(GIVEN RECORDS begins)
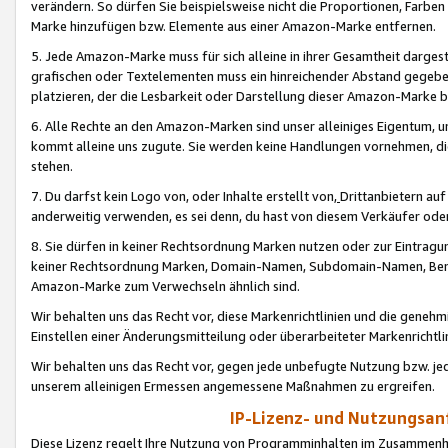
verändern. So dürfen Sie beispielsweise nicht die Proportionen, Farb
Marke hinzufügen bzw. Elemente aus einer Amazon-Marke entfernen.
5. Jede Amazon-Marke muss für sich alleine in ihrer Gesamtheit darge
grafischen oder Textelementen muss ein hinreichender Abstand gegebe
platzieren, der die Lesbarkeit oder Darstellung dieser Amazon-Marke b
6. Alle Rechte an den Amazon-Marken sind unser alleiniges Eigentum, 
kommt alleine uns zugute. Sie werden keine Handlungen vornehmen, 
stehen.
7. Du darfst kein Logo von, oder Inhalte erstellt von,
Drittanbietern au
anderweitig verwenden, es sei denn, du hast von diesem Verkäufer oder
8. Sie dürfen in keiner Rechtsordnung Marken nutzen oder zur Eintragu
keiner Rechtsordnung Marken, Domain-Namen, Subdomain-Namen, Benu
Amazon-Marke zum Verwechseln ähnlich sind.
Wir behalten uns das Recht vor, diese Markenrichtlinien und die gene
Einstellen einer Änderungsmitteilung oder überarbeiteter Markenricht
Wir behalten uns das Recht vor, gegen jede unbefugte Nutzung bzw. jede 
unserem alleinigen Ermessen angemessene Maßnahmen zu ergreifen.
IP-Lizenz- und Nutzungsan
Diese Lizenz regelt Ihre Nutzung von Programminhalten im Zusammen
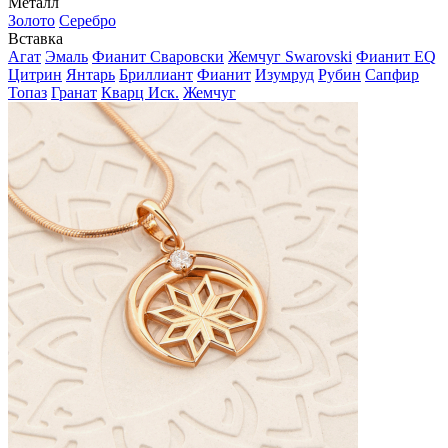
Металл
Золото
Серебро
Вставка
Агат
Эмаль
Фианит Сваровски
Жемчуг Swarovski
Фианит EQ
Цитрин
Янтарь
Бриллиант
Фианит
Изумруд
Рубин
Сапфир
Топаз
Гранат
Кварц Иск.
Жемчуг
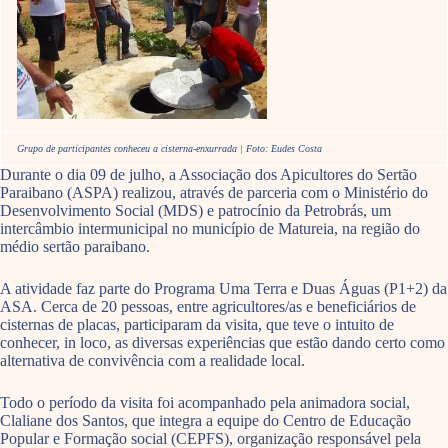
Grupo de participantes conheceu a cisterna-enxurrada | Foto: Eudes Costa
Durante o dia 09 de julho, a Associação dos Apicultores do Sertão
Paraibano (ASPA) realizou, através de parceria com o Ministério do
Desenvolvimento Social (MDS) e patrocínio da Petrobrás, um
intercâmbio intermunicipal no município de Matureia, na região do
médio sertão paraibano.
A atividade faz parte do Programa Uma Terra e Duas Águas (P1+2) da
ASA. Cerca de 20 pessoas, entre agricultores/as e beneficiários de
cisternas de placas, participaram da visita, que teve o intuito de
conhecer, in loco, as diversas experiências que estão dando certo como
alternativa de convivência com a realidade local.
Todo o período da visita foi acompanhado pela animadora social,
Claliane dos Santos, que integra a equipe do Centro de Educação
Popular e Formação social (CEPFS), organização responsável pela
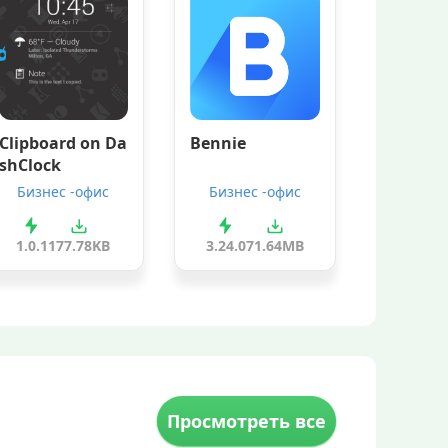
Clipboard on Da
Bennie
shClock
Бизнес -офис
Бизнес -офис
1.0.1
177.78KB
3.24.0
71.64MB
Просмотреть все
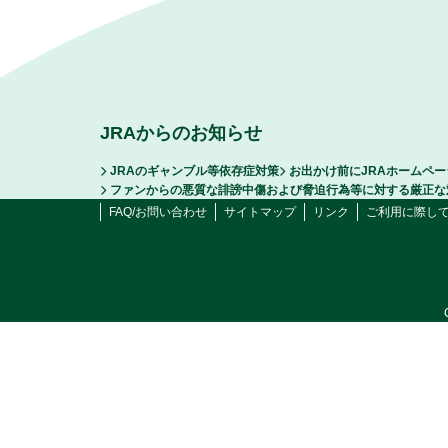
JRAからのお知らせ
JRAのギャンブル等依存症対策
お出かけ前にJRAホームペ
ファンからの悪質な誹謗中傷および脅迫行為等に対する厳正な
FAQ/お問い合わせ
サイトマップ
リンク
ご利用に際し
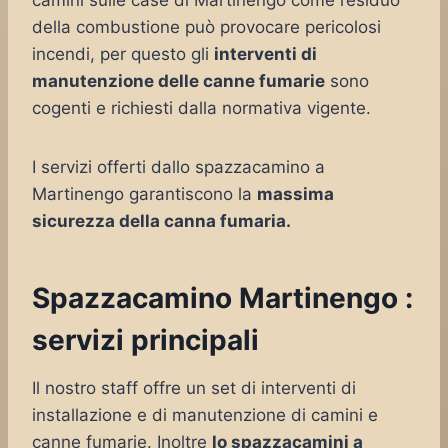
camini sulle case di Martinengo come residuo
della combustione può provocare pericolosi
incendi, per questo gli
interventi di
manutenzione delle canne fumarie
sono
cogenti e richiesti dalla normativa vigente.
I servizi offerti dallo spazzacamino a
Martinengo garantiscono la
massima
sicurezza della canna fumaria.
Spazzacamino Martinengo :
servizi principali
Il nostro staff offre un set di interventi di
installazione e di manutenzione di camini e
canne fumarie. Inoltre
lo spazzacamini a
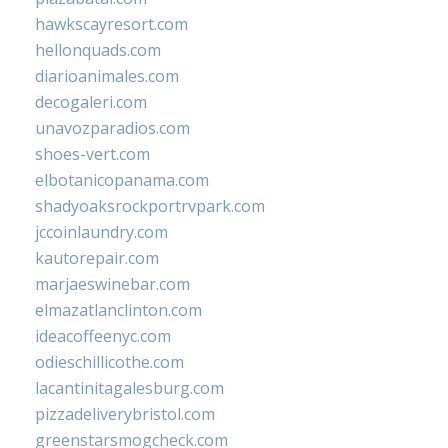
hawkscayresort.com
hellonquads.com
diarioanimales.com
decogaleri.com
unavozparadios.com
shoes-vert.com
elbotanicopanama.com
shadyoaksrockportrvpark.com
jccoinlaundry.com
kautorepair.com
marjaeswinebar.com
elmazatlanclinton.com
ideacoffeenyc.com
odieschillicothe.com
lacantinitagalesburg.com
pizzadeliverybristol.com
greenstarsmogcheck.com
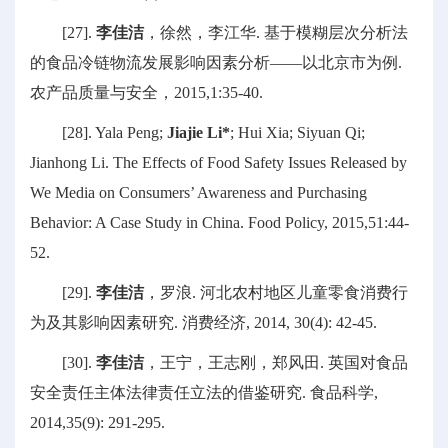
[27].
李佳洁
，徐然，李江华. 基于模糊层次分析法
的食品冷链物流发展影响因素分析——以北京市为例.
农产品质量与安全，2015,1:35-40.
[28]. Yala Peng;
Jiajie Li*
; Hui Xia; Siyuan Qi;
Jianhong Li. The Effects of Food Safety Issues Released by
We Media on Consumers’ Awareness and Purchasing
Behavior: A Case Study in China. Food Policy, 2015,51:44-
52.
[29].
李佳洁
，罗浪. 河北农村地区儿童零食消费行
为及其影响因素研究. 消费经济, 2014, 30(4): 42-45.
[30].
李佳洁
，王宁，王志刚，郑风田. 英国对食品
安全责任主体法律责任立法的借鉴研究. 食品科学,
2014,35(9): 291-295.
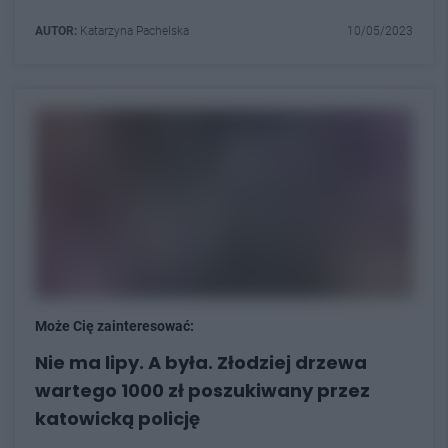
AUTOR:
Katarzyna Pachelska
10/05/2023
Może Cię zainteresować:
Nie ma lipy. A była. Złodziej drzewa
wartego 1000 zł poszukiwany przez
katowicką policję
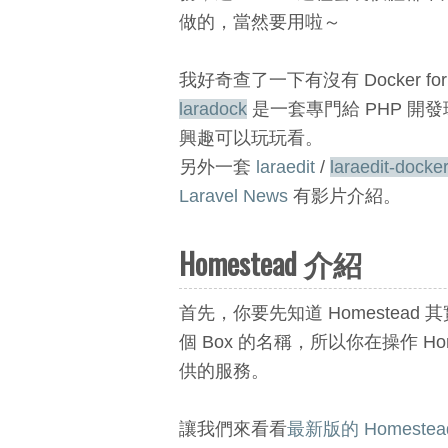
做的，當然要用啦～
我好奇查了一下有沒有 Docker fo
laradock
是一套專門給 PHP 開發
興趣可以玩玩看。
另外一套
laraedit
/
laraedit-docke
Laravel News
有影片介紹。
Homestead 介紹
首先，你要先知道 Homestead 其實是
個 Box 的名稱，所以你在操作 Hom
供的服務。
讓我們來看看
最新版的 Homestea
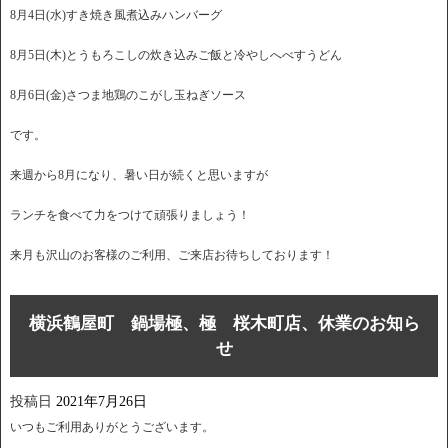
8月4日(水)すき焼き風煮込みハンバーグ
8月5日(木)とうもろこしの炊き込みご飯と冷やしへべすうどん
8月6日(金)さつま地鶏のこがし玉ねぎソース
です。
来週から8月になり、暑い日が続くと思いますが
ランチを食べて力をつけて頑張りましょう！
来月も沢山のお客様のご利用、ご来店お待ちしております！
横浜鶴屋町 鍋場極、極 桜木町店、休業のお知ら
せ
投稿日
2021年7月26日
いつもご利用ありがとうございます。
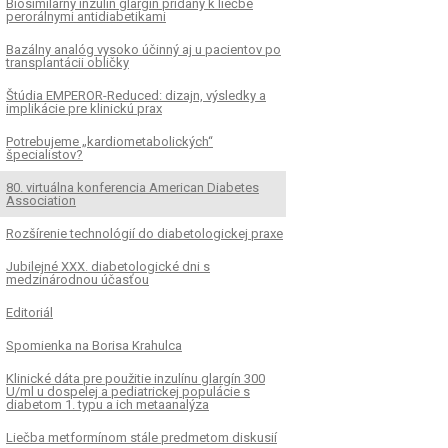
Biosimilárny inzulín glargín pridaný k liečbe
perorálnymi antidiabetikami
Bazálny analóg vysoko účinný aj u pacientov po
transplantácii obličky
Štúdia EMPEROR-Reduced: dizajn, výsledky a
implikácie pre klinickú prax
Potrebujeme „kardiometabolických“
špecialistov?
80. virtuálna konferencia American Diabetes
Association
Rozšírenie technológií do diabetologickej praxe
Jubilejné XXX. diabetologické dni s
medzinárodnou účasťou
Editoriál
Spomienka na Borisa Krahulca
Klinické dáta pre použitie inzulínu glargín 300
U/ml u dospelej a pediatrickej populácie s
diabetom 1. typu a ich metaanalýza
Liečba metformínom stále predmetom diskusií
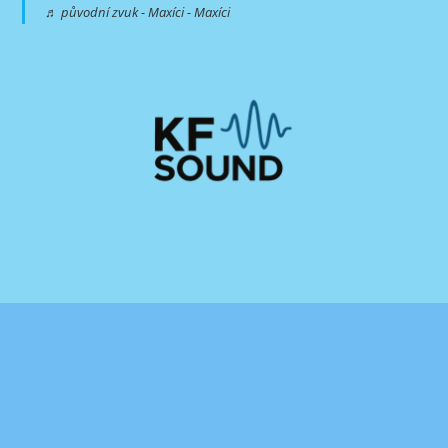
♬ původní zvuk - Maxíci - Maxíci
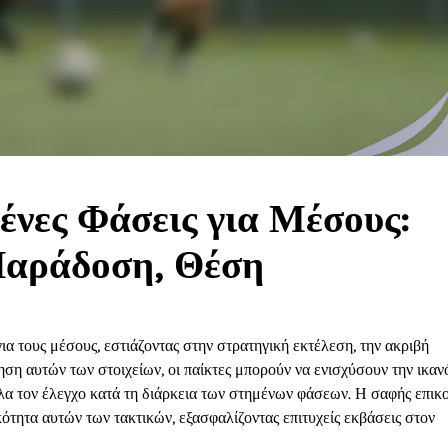
ένες Φάσεις για Μέσους:
Παράδοση, Θέση
ια τους μέσους, εστιάζοντας στην στρατηγική εκτέλεση, την ακριβή
ση αυτών των στοιχείων, οι παίκτες μπορούν να ενισχύσουν την ικαν
ηλα τον έλεγχο κατά τη διάρκεια των στημένων φάσεων. Η σαφής επικ
ότητα αυτών των τακτικών, εξασφαλίζοντας επιτυχείς εκβάσεις στον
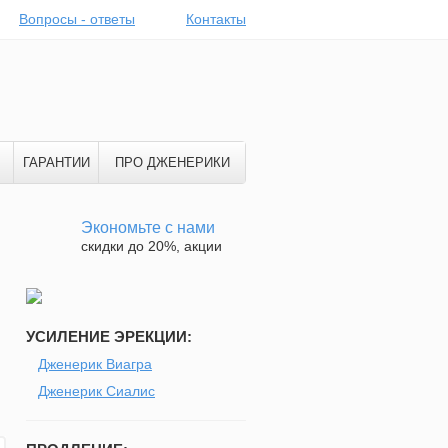
Вопросы - ответы
Контакты
ГАРАНТИИ
ПРО ДЖЕНЕРИКИ
Экономьте с нами
скидки до 20%, акции
УСИЛЕНИЕ ЭРЕКЦИИ:
Дженерик Виагра
Дженерик Сиалис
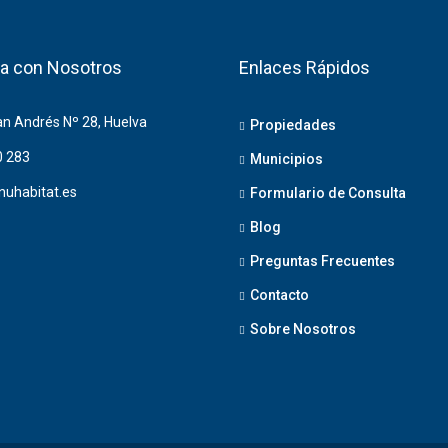
a con Nosotros
Enlaces Rápidos
an Andrés Nº 28, Huelva
Propiedades
0 283
Municipios
nuhabitat.es
Formulario de Consulta
Blog
Preguntas Frecuentes
Contacto
Sobre Nosotros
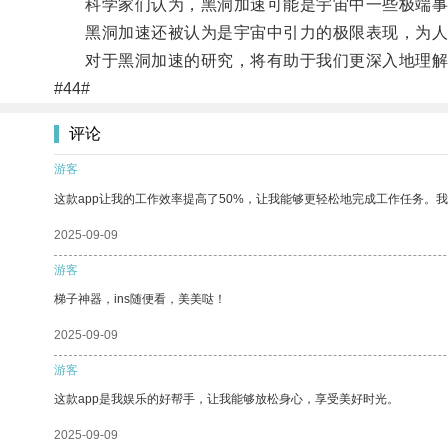
科学家们认为，黑洞加速可能是宇宙中一些极端事
黑洞加速还被认为是宇宙中引力的极限表现，为人
对于黑洞加速的研究，将有助于我们更深入地理解
#44#
评论
游客
这款app让我的工作效率提高了50%，让我能够更轻松地完成工作任务。
2025-09-09
游客
梯子神器，ins随便看，美美哒！
2025-09-09
游客
这款app是我娱乐的好帮手，让我能够放松身心，享受美好时光。
2025-09-09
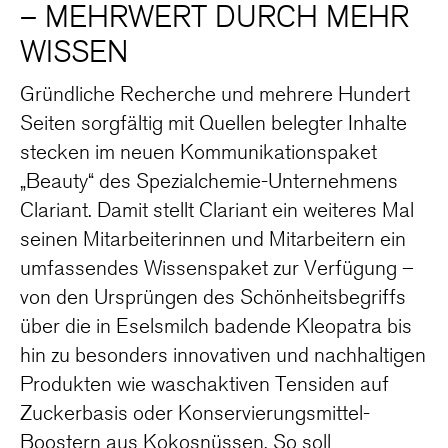
– MEHRWERT DURCH MEHR
WISSEN
Gründliche Recherche und mehrere Hundert
Seiten sorgfältig mit Quellen belegter Inhalte
stecken im neuen Kommunikationspaket
„Beauty“ des Spezialchemie-Unternehmens
Clariant. Damit stellt Clariant ein weiteres Mal
seinen Mitarbeiterinnen und Mitarbeitern ein
umfassendes Wissenspaket zur Verfügung –
von den Ursprüngen des Schönheitsbegriffs
über die in Eselsmilch badende Kleopatra bis
hin zu besonders innovativen und nachhaltigen
Produkten wie waschaktiven Tensiden auf
Zuckerbasis oder Konservierungsmittel-
Boostern aus Kokosnüssen. So soll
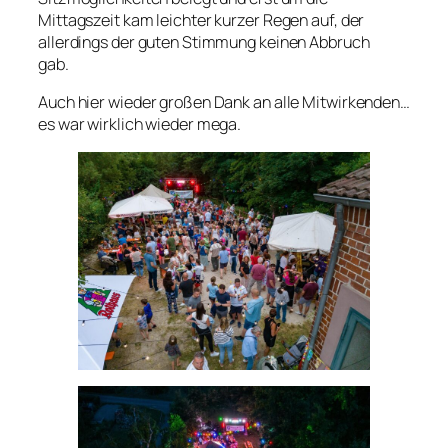
Mittagszeit kam leichter kurzer Regen auf, der
allerdings der guten Stimmung keinen Abbruch
gab.
Auch hier wieder großen Dank an alle Mitwirkenden…
es war wirklich wieder mega.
(GIVEN RECORDS ends)
__YOUR TASK__:
With the pictures omitted, print the lines above exactly, beginning at the line with "ότητα αυτών των" and going on through the line with "Gründliche Recherche und mehrere Hundert".

__RESPONSE AREA__:
ότητα αυτών των τακτικών, εξασφαλίζοντας επιτυχείς εκβάσεις στον
Вопросы - ответы
Контакты
ГАРАНТИИ
ПРО ДЖЕНЕРИКИ
Экономьте с нами
скидки до 20%, акции
УСИЛЕНИЕ ЭРЕКЦИИ:
Дженерик Виагра
Дженерик Сиалис
a con Nosotros
Enlaces Rápidos
an Andrés Nº 28, Huelva
Propiedades
0 283
Municipios
nuhabitat.es
Formulario de Consulta
Blog
Preguntas Frecuentes
Contacto
Sobre Nosotros
科学家们认为，黑洞加速可能是宇宙中一些极端事
黑洞加速还被认为是宇宙中引力的极限表现，为人
对于黑洞加速的研究，将有助于我们更深入地理解
#44#
评论
游客
这款app让我的工作效率提高了50%，让我能够更轻松地完成工作任务。
2025-09-09
游客
梯子神器，ins随便看，美美哒！
2025-09-09
游客
这款app是我娱乐的好帮手，让我能够放松身心，享受美好时光。
2025-09-09
– MEHRWERT DURCH MEHR
WISSEN
Gründliche Recherche und mehrere Hundert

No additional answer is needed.